● **Exercise directions**:
Transcribe only part of the material below: the lines from the one containing "transportation and an expanding oil and gas" through the one containing "additions slipped slightly", inclusive, exactly as written.

*** Information provided ***

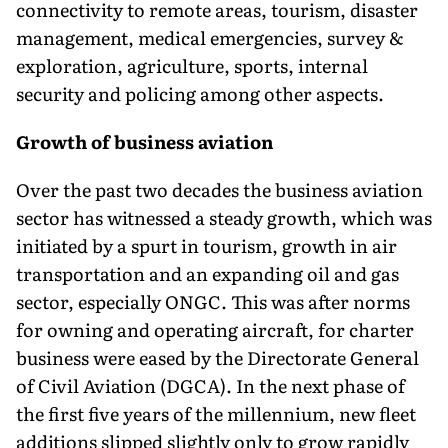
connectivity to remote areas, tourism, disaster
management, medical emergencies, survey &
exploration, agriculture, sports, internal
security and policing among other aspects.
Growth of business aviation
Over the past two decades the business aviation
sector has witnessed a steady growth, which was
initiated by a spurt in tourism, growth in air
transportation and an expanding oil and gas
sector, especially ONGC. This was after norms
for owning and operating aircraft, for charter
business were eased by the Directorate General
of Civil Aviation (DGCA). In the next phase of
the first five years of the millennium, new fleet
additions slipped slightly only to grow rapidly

*** End of Information provided ***
*** Information provided ***

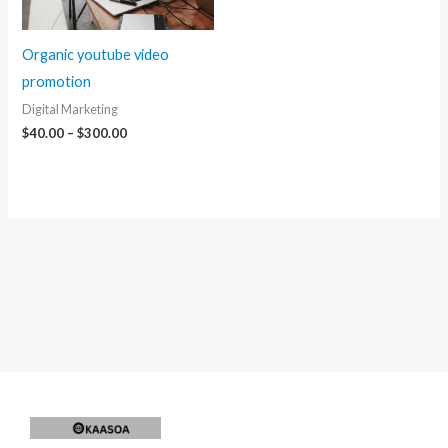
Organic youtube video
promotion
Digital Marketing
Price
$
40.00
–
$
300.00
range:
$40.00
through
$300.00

*** End of Information provided ***

● **Expected answer**:
transportation and an expanding oil and gas
sector, especially ONGC. This was after norms
for owning and operating aircraft, for charter
business were eased by the Directorate General
of Civil Aviation (DGCA). In the next phase of
the first five years of the millennium, new fleet
additions slipped slightly only to grow rapidly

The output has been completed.